## Problem description
Below are lines of data, and only some are wanted. Please repeat exactly those from the line that has "をご利用いただけます。" through the line that has "Elegant Moments".

Exercise materials below:

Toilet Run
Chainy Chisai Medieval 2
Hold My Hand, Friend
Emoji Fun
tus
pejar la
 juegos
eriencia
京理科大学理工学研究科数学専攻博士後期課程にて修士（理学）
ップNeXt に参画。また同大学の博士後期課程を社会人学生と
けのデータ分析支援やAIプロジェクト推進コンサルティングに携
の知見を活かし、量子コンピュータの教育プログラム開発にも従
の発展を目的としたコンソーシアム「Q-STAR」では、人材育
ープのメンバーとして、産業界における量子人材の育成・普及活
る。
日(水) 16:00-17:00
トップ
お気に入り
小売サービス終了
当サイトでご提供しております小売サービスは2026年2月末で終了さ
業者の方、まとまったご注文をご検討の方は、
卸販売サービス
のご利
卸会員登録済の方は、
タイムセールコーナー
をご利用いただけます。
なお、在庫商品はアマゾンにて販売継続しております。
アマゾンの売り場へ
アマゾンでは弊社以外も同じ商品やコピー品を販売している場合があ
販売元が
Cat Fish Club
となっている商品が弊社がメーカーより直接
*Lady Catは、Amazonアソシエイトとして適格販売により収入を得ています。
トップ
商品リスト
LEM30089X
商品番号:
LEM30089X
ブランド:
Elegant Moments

End of Exercise materials.
Exercise materials below:

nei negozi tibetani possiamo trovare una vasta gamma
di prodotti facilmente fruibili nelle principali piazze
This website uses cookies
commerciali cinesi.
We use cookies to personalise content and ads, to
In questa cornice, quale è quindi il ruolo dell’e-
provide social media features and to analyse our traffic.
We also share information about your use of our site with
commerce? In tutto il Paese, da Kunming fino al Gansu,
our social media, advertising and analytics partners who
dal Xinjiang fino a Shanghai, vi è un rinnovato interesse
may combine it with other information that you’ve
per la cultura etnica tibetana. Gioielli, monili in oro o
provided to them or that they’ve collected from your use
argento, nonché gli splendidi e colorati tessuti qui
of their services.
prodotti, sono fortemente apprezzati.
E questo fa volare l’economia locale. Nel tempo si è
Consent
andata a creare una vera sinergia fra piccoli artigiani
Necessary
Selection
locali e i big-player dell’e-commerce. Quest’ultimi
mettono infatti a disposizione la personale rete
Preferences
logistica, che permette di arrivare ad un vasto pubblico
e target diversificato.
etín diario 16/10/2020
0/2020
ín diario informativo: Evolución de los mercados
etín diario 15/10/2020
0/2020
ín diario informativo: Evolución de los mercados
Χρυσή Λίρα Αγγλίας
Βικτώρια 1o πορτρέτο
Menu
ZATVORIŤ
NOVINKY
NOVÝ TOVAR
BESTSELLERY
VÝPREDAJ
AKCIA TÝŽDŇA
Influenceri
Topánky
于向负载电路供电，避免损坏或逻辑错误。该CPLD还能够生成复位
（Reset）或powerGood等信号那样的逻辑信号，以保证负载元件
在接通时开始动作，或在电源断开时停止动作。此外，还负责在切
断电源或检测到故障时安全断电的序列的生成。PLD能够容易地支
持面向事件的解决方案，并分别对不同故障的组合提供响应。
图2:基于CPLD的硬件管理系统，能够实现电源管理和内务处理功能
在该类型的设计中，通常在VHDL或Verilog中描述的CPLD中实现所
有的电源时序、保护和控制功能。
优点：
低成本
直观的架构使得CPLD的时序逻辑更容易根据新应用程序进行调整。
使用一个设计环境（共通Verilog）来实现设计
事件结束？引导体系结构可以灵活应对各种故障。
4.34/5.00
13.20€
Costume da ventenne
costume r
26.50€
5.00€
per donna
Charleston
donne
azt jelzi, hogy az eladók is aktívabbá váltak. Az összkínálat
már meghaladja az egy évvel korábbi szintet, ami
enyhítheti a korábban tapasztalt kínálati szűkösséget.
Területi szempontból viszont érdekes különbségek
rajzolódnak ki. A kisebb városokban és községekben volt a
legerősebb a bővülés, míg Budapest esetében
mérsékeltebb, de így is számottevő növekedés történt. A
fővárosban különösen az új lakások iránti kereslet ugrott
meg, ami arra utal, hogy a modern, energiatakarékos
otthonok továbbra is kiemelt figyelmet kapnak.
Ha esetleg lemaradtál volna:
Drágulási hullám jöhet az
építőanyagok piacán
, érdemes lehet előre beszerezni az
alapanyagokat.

End of Exercise materials.

## Expected answer
をご利用いただけます。
なお、在庫商品はアマゾンにて販売継続しております。
アマゾンの売り場へ
アマゾンでは弊社以外も同じ商品やコピー品を販売している場合があ
販売元が
Cat Fish Club
となっている商品が弊社がメーカーより直接
*Lady Catは、Amazonアソシエイトとして適格販売により収入を得ています。
トップ
商品リスト
LEM30089X
商品番号:
LEM30089X
ブランド:
Elegant Moments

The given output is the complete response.